US accounts - Editor/Insights/Console is down - Partial Workstation and ActionBot outage
Incident Report for WalkMe US Status
Postmortem

Description of Incident

  • On Mar 6, 2024 ,14:09 UTC, WalkMe experienced an elevated level of service errors in our Design Time API Gateways.
  • This issue primarily affected our WalkMe builders, who may have experienced difficulties when connecting to the WalkMe Editor, Console, or Insights.
  • After urgent investigation by the WalkMe engineering team, and in order to avoid further disruption, a set of recovery steps was performed on the databases and load balancers.
  • Once recovery steps were completed, the Gateway services returned to normal and Design Time APIs were fully functional by March 6, 2024, 20:42 UTC

Scope of Incident

  • This issue primarily affected our WalkMe builders, who may have experienced difficulties when connecting to the WalkMe Editor, Console, or Insights.

Root Cause Analysis

  • A new product configuration caused some of our underlying services to enter an unstable state. This triggered a ripple effect on additional internal services.

WalkMe Corrective Action

  • WalkMe performed a rollback from the latest backup 17:40 UTC, to Database snapshot of 13:20 UTC

Ongoing Commitments

  • To uphold WalkMe's commitment to providing reliable and uninterrupted service, we are actively monitoring our systems to ensure this issue does not recur:

    • WalkMe will add additional designated tests for these specific components and configurations.
    • WalkMe will increase the observability, monitoring and alerting on these specific components and configurations.
    • WalkMe will apply additional load protection layers on core services.
Posted Mar 19, 2024 - 20:00 UTC

Resolved
All WalkMe components impacted by today's outage have been restored. Thank you for your patience as our team worked to ensure WalkMe functionality was fully restored.

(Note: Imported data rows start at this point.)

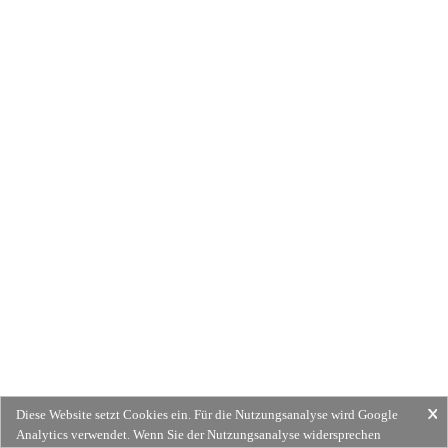
Diese Website setzt Cookies ein. Für die Nutzungsanalyse wird Google
Analytics verwendet. Wenn Sie der Nutzungsanalyse widersprechen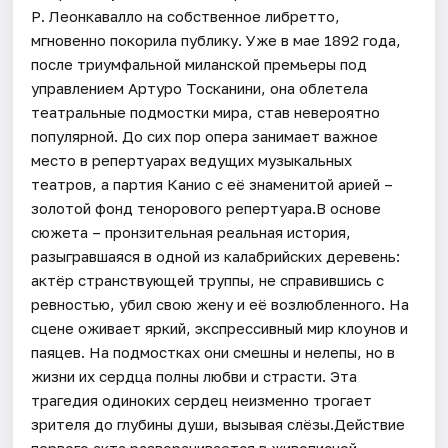
Р. Леонкавалло на собственное либретто,
мгновенно покорила публику. Уже в мае 1892 года,
после триумфальной миланской премьеры под
управлением Артуро Тосканини, она облетела
театральные подмостки мира, став невероятно
популярной. До сих пор опера занимает важное
место в репертуарах ведущих музыкальных
театров, а партия Канио с её знаменитой арией –
золотой фонд тенорового репертуара.В основе
сюжета – пронзительная реальная история,
разыгравшаяся в одной из калабрийских деревень:
актёр странствующей труппы, не справившись с
ревностью, убил свою жену и её возлюбленного. На
сцене оживает яркий, экспрессивный мир клоунов и
паяцев. На подмостках они смешны и нелепы, но в
жизни их сердца полны любви и страсти. Эта
трагедия одиноких сердец неизменно трогает
зрителя до глубины души, вызывая слёзы.Действие
первого акта разворачивается в живописной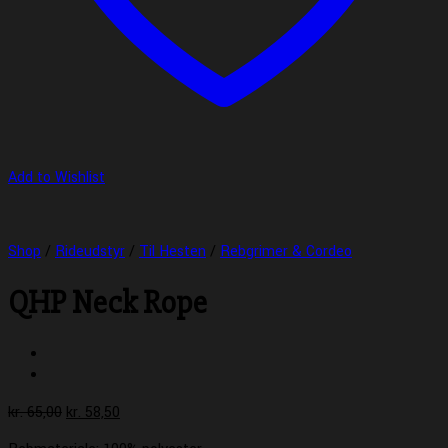
Add to Wishlist
Shop
/
Rideudstyr
/
Til Hesten
/
Rebgrimer & Cordeo
QHP Neck Rope
Den
Den
kr.
65,00
kr.
58,50
oprindelige
aktuelle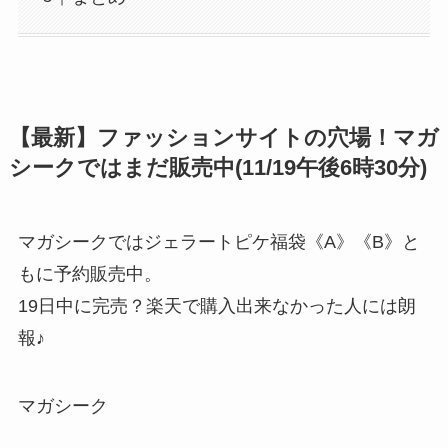
【最新】ファッションサイトの穴場！マガ
シークではまだ販売中(11/19午後6時30分)
マガシークではジェラートピケ福袋《A》《B》と
もに予約販売中。
19日中に完売？楽天で購入出来なかった人には朗
報♪
マガシーク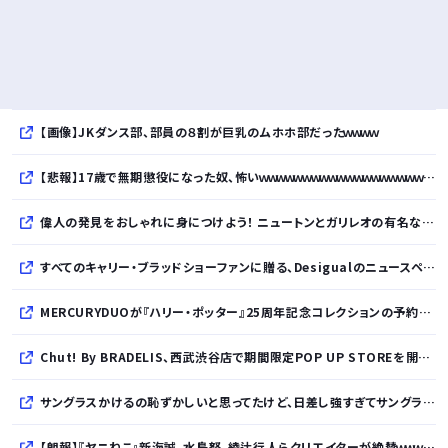
【画像】JKダンス部、部員の８割が巨乳のムホホ部だったｗｗｗｗ
【悲報】17歳で無期懲役になった奴、怖いｗｗｗｗｗｗｗｗｗｗｗｗｗｗｗｗｗｗｗｗｗｗｗｗ
偉人の発見をおしゃれに身につけよう！ ニュートンとガリレオの有名な発見をモチーフにした、クールタッチTシャツ＆トートバッグが発売されました【QurioStore】
すべてのキャリー・ブラッドショーファンに贈る、Desigualのニュースペーパープリントコレクション
MERCURYDUOが『ハリー・ポッター』25周年記念コレクションの予約を開始
Chut! By BRADELIS、西武渋谷店で期間限定POP UP STOREを開催！全商品展開＆新作10%OFFの特別な6日間
サングラスかけるの恥ずかしいと思ってたけど、日差し強すぎてサングラスかけ始めたわ
【朗報】『ヤニねこ』新海誠、水島努、綾辻行人らクリエイターが絶賛ｗｗｗｗｗｗｗｗｗ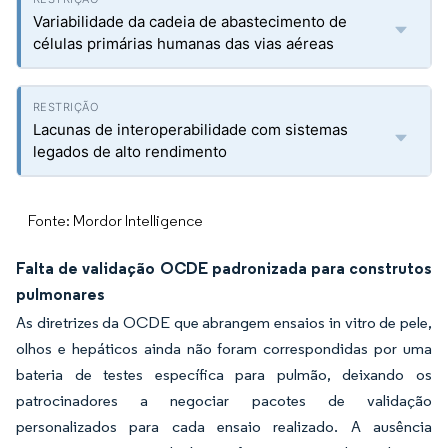
Variabilidade da cadeia de abastecimento de
células primárias humanas das vias aéreas
Lacunas de interoperabilidade com sistemas
legados de alto rendimento
Fonte: Mordor Intelligence
Falta de validação OCDE padronizada para construtos
pulmonares
As diretrizes da OCDE que abrangem ensaios in vitro de pele,
olhos e hepáticos ainda não foram correspondidas por uma
bateria de testes específica para pulmão, deixando os
patrocinadores a negociar pacotes de validação
personalizados para cada ensaio realizado. A ausência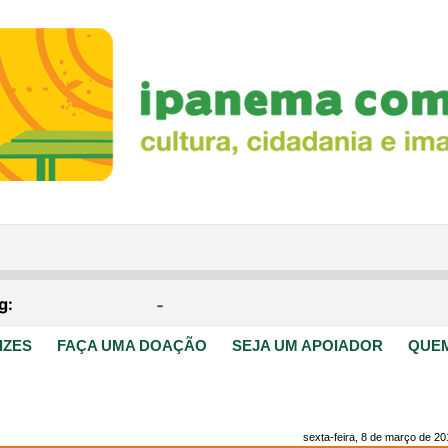
IZES
FAÇA UMA DOAÇÃO
SEJA UM APOIADOR
QUE
sexta-feira, 8 de março de 20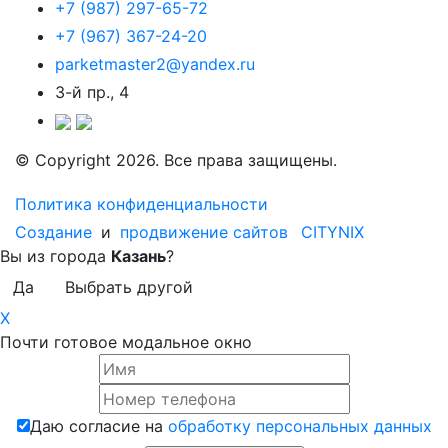
+7 (987) 297-65-72
+7 (967) 367-24-20
parketmaster2@yandex.ru
3-й пр., 4
© Copyright 2026. Все права защищены.
Политика конфиденциальности
Создание
и
продвижение сайтов
CITYNIX
Вы из города
Казань
?
Да
Выбрать другой
X
Почти готовое модальное окно
Даю согласие на
обработку персональных данных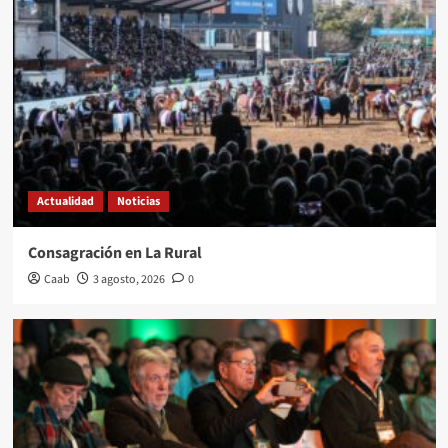
Actualidad
Noticias
Consagración en La Rural
Caab
3 agosto, 2026
0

Our initial findings indicate an issue with the WalkMe Authorization and Authentication endpoints in our US services to be the cause. Please expect this incident to be updated with a root cause analysis including all relevant details in the coming days.
Posted Mar 06, 2024 - 20:42 UTC
Monitoring
WalkMe Services have been restored and our team is monitoring to ensure all items are resolved.
Posted Mar 06, 2024 - 20:24 UTC
Update
Our Development team has been able to restore most services, however, the Editor's publish functionality is still impacted. We are continuing to work hard to resolve this and will have an update soon.
Posted Mar 06, 2024 - 19:48 UTC
Update
We are continuing to investigate this issue.
Posted Mar 06, 2024 - 19:32 UTC
Update
We are continuing to investigate this issue.
Posted Mar 06, 2024 - 18:22 UTC
Update
We are continuing to investigate this issue.
Posted Mar 06, 2024 - 17:31 UTC
Update
Our Development team is investigating and working on resolving the issue as soon as possible. We will report back with an update shortly.
Posted Mar 06, 2024 - 16:47 UTC
Update
We are continuing to investigate this issue.
Posted Mar 06, 2024 - 15:54 UTC
Update
We are continuing to investigate this issue.
Posted Mar 06, 2024 - 15:23 UTC
Update
We are continuing to investigate this issue.
Posted Mar 06, 2024 - 14:41 UTC
Investigating
editor/insights/console is down for US accounts.
We are investigating and will update shortly.
Posted Mar 06, 2024 - 14:09 UTC
This incident affected: Content Platform (Designer (Editor), DAP Console), Admin Space, Applications (ActionBot), End User Experience (Workstation), and Data (Insights dashboards).